Otro ingrediente de esta noche de giros inesperados: una intervención inesperada de Donald Trump, quien se inmiscuyó en la competición de una manera descrita como una injerencia inédita en el desarrollo del Mundial. Si bien los detalles de esta intervención aún están por precisar en las próximas horas, se suma a un contexto ya tenso en torno a esta Copa del Mundo de 2026, coorganizada por Estados Unidos, Canadá y México, y cuya dimensión geopolítica no ha dejado de hacerse presente en los debates desde el inicio.

Un cuarto de final que preparar

En el plano estrictamente deportivo, esta clasificación confirma la dinámica positiva de los Bleus en esta fase eliminatoria. El cuerpo técnico tricolor deberá ahora preparar unos cuartos de final que se anuncian disputados, en un torneo marcado por un nivel de juego ajustado entre las grandes naciones del fútbol mundial. Kylian Mbappé, ya decisivo en varias ocasiones desde el inicio de la competición, sigue ocupando un lugar central tanto en el campo como, a pesar suyo, en la actualidad extradeportiva del Mundial.

Cuando la autora es una funcionaria en ejercicio

Esta secuencia recuerda precedentes dolorosos en la historia del fútbol internacional, donde jugadores de alto nivel han tenido que lidiar con ataques racistas provenientes de gradas, de responsables políticos o de figuras públicas adversas. Lo que distingue el caso Amarilla es la función de su autora: una elegida, senadora en ejercicio, lo que confirió inmediatamente al incidente una dimensión diplomática e institucional que trascendía el marco de un simple desborde individual.

Una movilización francesa en línea

Desde el lado francés, la movilización en apoyo a Mbappé fue rápida en las redes sociales, con numerosos mensajes que denunciaban tanto las palabras de la senadora como la percibida lentitud de algunas reacciones institucionales francesas. Queda por ver si se darán seguimientos diplomáticos o disciplinarios a este asunto en los próximos días, particularmente por parte de las propias autoridades paraguayas.
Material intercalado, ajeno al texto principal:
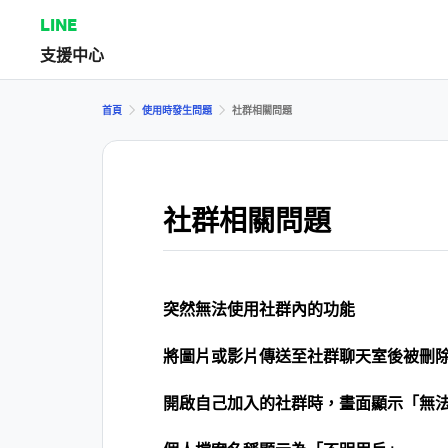
LINE
支援中心
首頁
使用時發生問題
社群相關問題
社群相關問題
突然無法使用社群內的功能
將圖片或影片傳送至社群聊天室後被刪
開啟自己加入的社群時，畫面顯示「無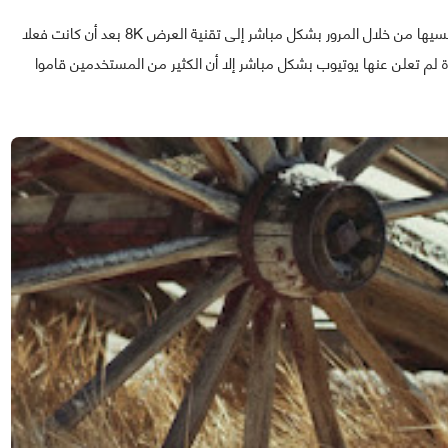
و يبدو أن يوتيوب تريد بسرعة توسيع الفارق بينها و بين منافسيها من خلال المرور بشكل مباشر إلى تقنية العرض 8K بعد أن كانت فعلا
ق، الميزة الجديدة لم تعلن عنها يوتيوب بشكل مباشر إلا أن الكثير من المستخدمين قاموا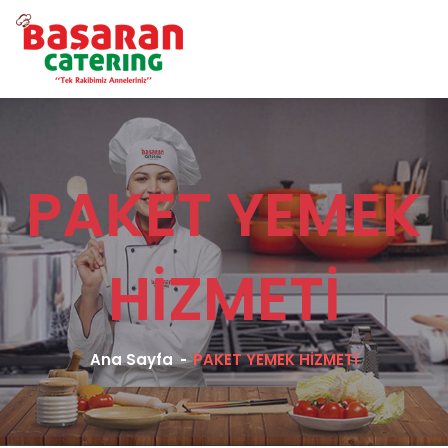
PAKET YEMEK
HİZMETİ
Ana Sayfa
PAKET YEMEK HİZMETİ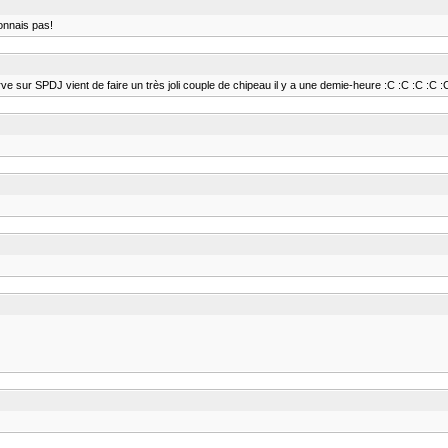
connais pas!
sur SPDJ vient de faire un très joli couple de chipeau il y a une demie-heure :C :C :C :C :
La opinión de la redacción

La reacción rápida y sin ambigüedades de la FFF, de la FIFA y, hecho notable, de la propia embajada de Paraguay, merece ser elogiada: demuestra que todavía existe un consenso mínimo sobre la inaceptabilidad de tales declaraciones. Lamentamos, sin embargo, la superposición mediática entre esta polémica y una intervención de Donald Trump en la competición, que corre el riesgo de diluir la atención prestada al incidente racista en sí. El rendimiento colectivo de la selección de Francia tampoco debe ser eclipsado por la polémica.